(Page images and extracted text)
- - - -

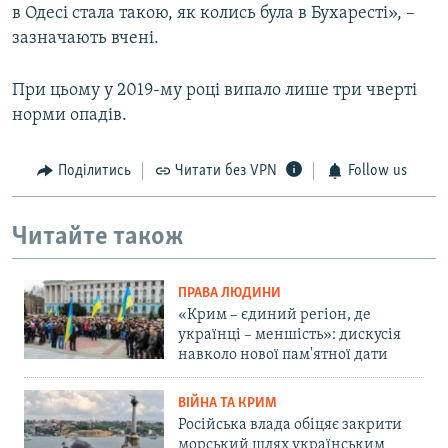
в Одесі стала такою, як колись була в Бухаресті», –
зазначають вчені.
При цьому у 2019-му році випало лише три чверті
норми опадів.
Поділитись
Читати без VPN
Follow us
Читайте також
ПРАВА ЛЮДИНИ
«Крим – єдиний регіон, де
українці – меншість»: дискусія
навколо нової пам'ятної дати
ВІЙНА ТА КРИМ
Російська влада обіцяє закрити
морський шлях українським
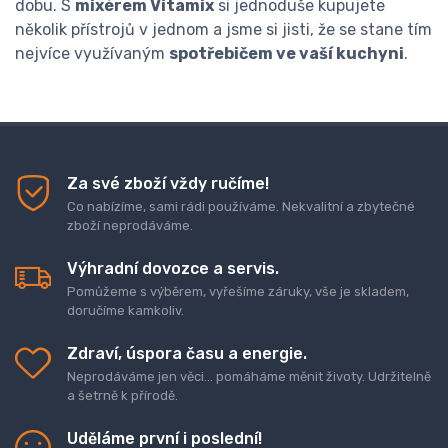
dobu. S
mixérem Vitamix
si jednoduše kupujete
několik přístrojů v jednom a jsme si jisti, že se stane tím
nejvíce využívaným
spotřebičem ve vaší kuchyni
.
Za své zboží vždy ručíme!
Co nabízíme, sami rádi používáme. Nekvalitní a zbytečné
zboží neprodáváme.
Výhradní dovozce a servis.
Pomůžeme s výběrem, vyřešíme záruky, vše je skladem,
doručíme kamkoliv.
Zdraví, úspora času a energie.
Neprodáváme jen věci... pomáháme měnit životy. Udržitelně
a šetrně k přírodě.
Uděláme první i poslední!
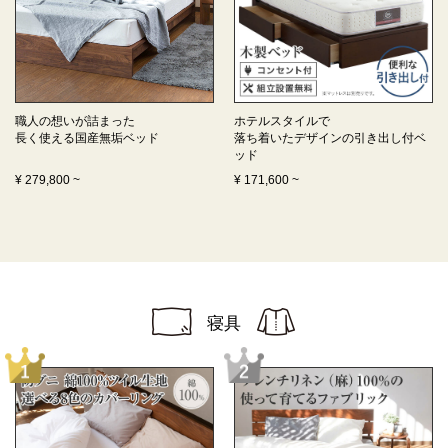
職人の想いが詰まった
ホテルスタイルで
長く使える
国産無垢ベッド
落ち着いたデザインの
引き出し付ベ
ッド
¥
279,800
~
¥
171,600
~
寝具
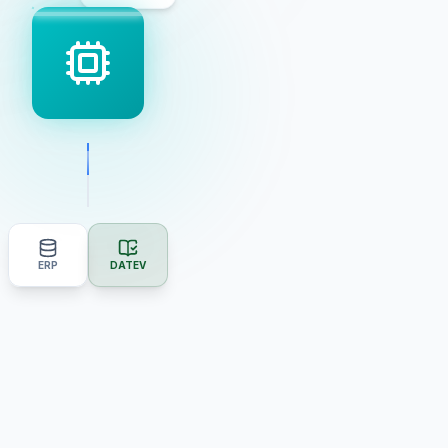
ERP
DATEV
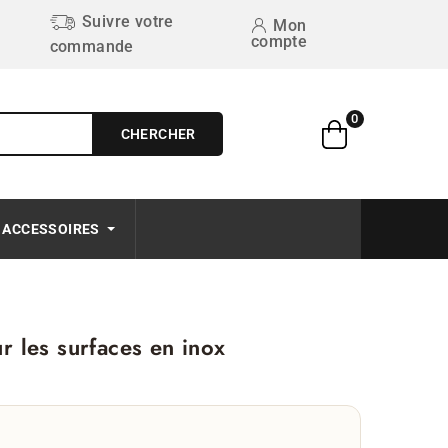
Suivre votre
Mon
compte
commande
0
CHERCHER
Free on order $50+
ACCESSOIRES
 les surfaces en inox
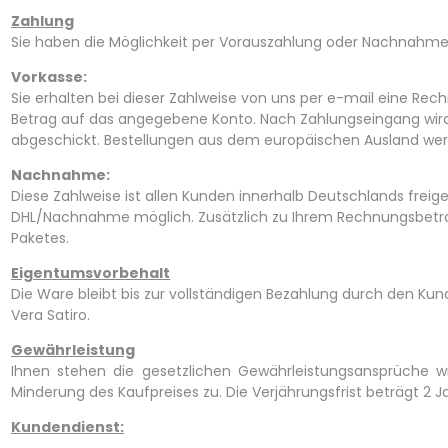
Zahlung
Sie haben die Möglichkeit per Vorauszahlung oder Nachnahme
Vorkasse:
Sie erhalten bei dieser Zahlweise von uns per e-mail eine 
Betrag auf das angegebene Konto. Nach Zahlungseingang wir
abgeschickt. Bestellungen aus dem europäischen Ausland wer
Nachnahme:
Diese Zahlweise ist allen Kunden innerhalb Deutschlands freigest
DHL/Nachnahme möglich. Zusätzlich zu Ihrem Rechnungsbetra
Paketes.
Eigentumsvorbehalt
Die Ware bleibt bis zur vollständigen Bezahlung durch den Ku
Vera Satiro.
Gewährleistung
Ihnen stehen die gesetzlichen Gewährleistungsansprüche
Minderung des Kaufpreises zu. Die Verjährungsfrist beträgt 2 J
Kundendienst:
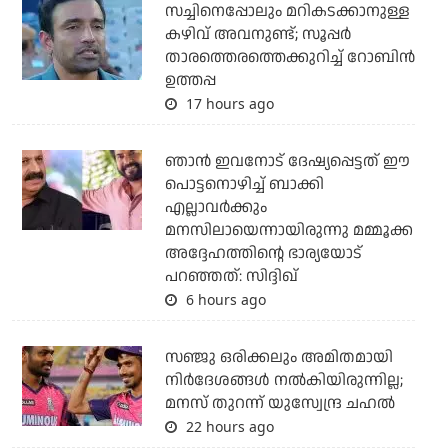
സച്ചിനെപ്പോലും മറികടക്കാനുള്ള
കഴിവ് അവനുണ്ട്; സൂപ്പര്‍
താരത്തെരത്തെക്കുറിച്ച് റോബിന്‍
ഉത്തപ്പ
17 hours ago
ഞാന്‍ ഇവനോട് ദേഷ്യപ്പെട്ടത് ഈ
പൊട്ടനൊഴിച്ച് ബാക്കി
എല്ലാവര്‍ക്കും
മനസിലായെന്നായിരുന്നു മമ്മൂക്ക
അദ്ദേഹത്തിന്റെ ഭാര്യയോട്
പറഞ്ഞത്: സിദ്ദിഖ്
6 hours ago
സഞ്ജു ഒരിക്കലും അമിതമായി
നിര്‍ദേശങ്ങള്‍ നല്‍കിയിരുന്നില്ല;
മനസ് തുറന്ന് യുസ്വേന്ദ്ര ചഹല്‍
22 hours ago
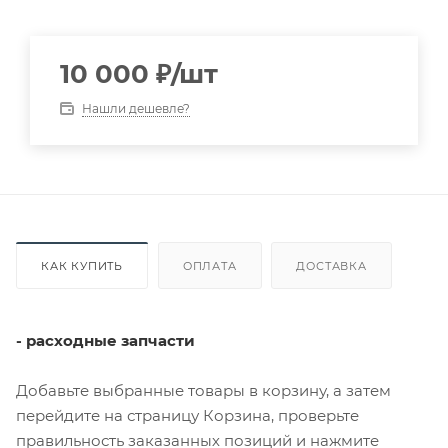
10 000
₽
/шт
Нашли дешевле?
КАК КУПИТЬ
ОПЛАТА
ДОСТАВКА
- расходные запчасти
Добавьте выбранные товары в корзину, а затем
перейдите на страницу Корзина, проверьте
правильность заказанных позиций и нажмите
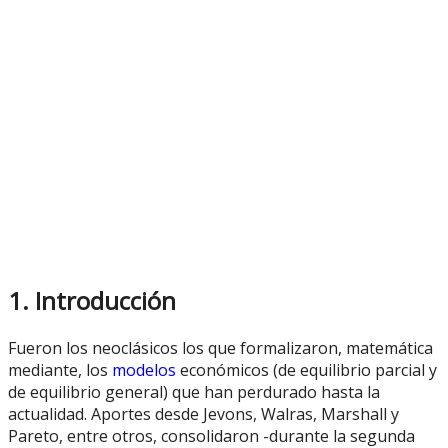
1. Introducción
Fueron los neoclásicos los que formalizaron, matemática
mediante, los
modelos
económicos (de equilibrio parcial y
de equilibrio general) que han perdurado hasta la
actualidad. Aportes desde Jevons, Walras, Marshall y
Pareto, entre otros, consolidaron -durante la segunda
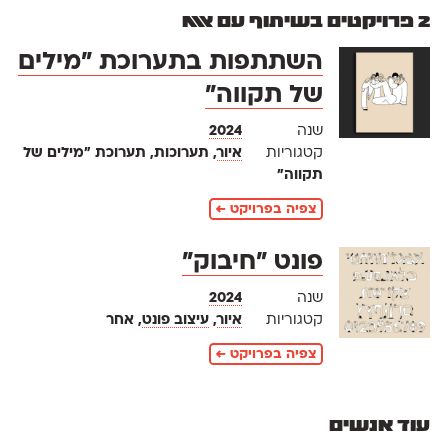
2 פרויקטים בשיתוף עם אאא
השתתפות בתערוכת ״מילים
של תקווה״
שנה
2024
קטגוריות
איור
, תערוכות, תערוכת ״מילים של
תקווה״
צפיה בפרויקט ←
פונט ״חיבוק״
שנה
2024
קטגוריות
איור
,
עיצוב פונט
, אחר
צפיה בפרויקט ←
עוד אנשים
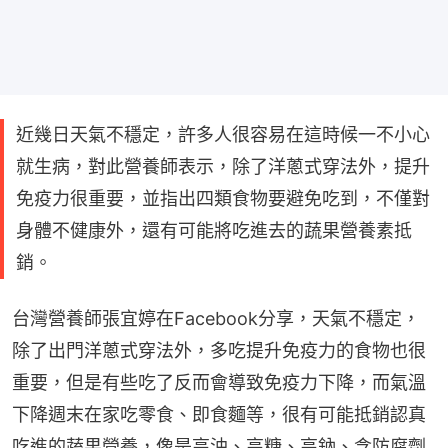
近幾日天氣不穩定，許多人很容易在這時候一不小心
就生病，對此營養師表示，除了洋蔥式穿法外，提升
免疫力很重要，並指出四類食物要避免吃到，不僅對
身體不健康外，還有可能將吃進去的蔬果營養素抵
銷。
台灣營養師張宜婷在Facebook分享，天氣不穩定，
除了出門洋蔥式穿法外，多吃提升免疫力的食物也很
重要，但是有些吃了反而會導致免疫力下降，而氣溫
下降週末在家吃零食、即食麵等，很有可能抵銷認真
吃進的蔬果營養，像是高油、高糖、高鈉、含防腐劑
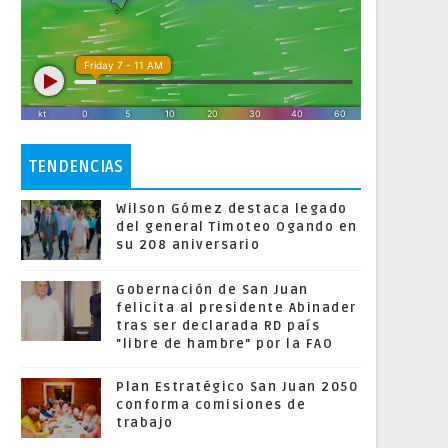
TENDENCIAS
Wilson Gómez destaca legado
del general Timoteo Ogando en
su 208 aniversario
Gobernación de San Juan
felicita al presidente Abinader
tras ser declarada RD país
"libre de hambre" por la FAO
Plan Estratégico San Juan 2050
conforma comisiones de
trabajo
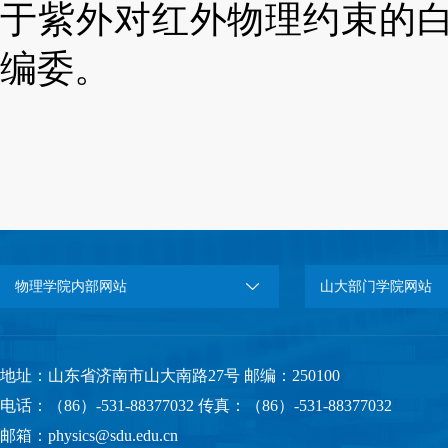
于紫外对红外物理约束的白皮书。201
编委。
物理学院内部网站
山大部门学院网站
地址：山东省济南市山大南路27号 邮编：250100
电话：（86）-531-88377032 传真：（86）-531-88377032
邮箱：physics@sdu.edu.cn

- - - -

Matching lines for the string "Juan": work out how many the records contain and write only the number.

2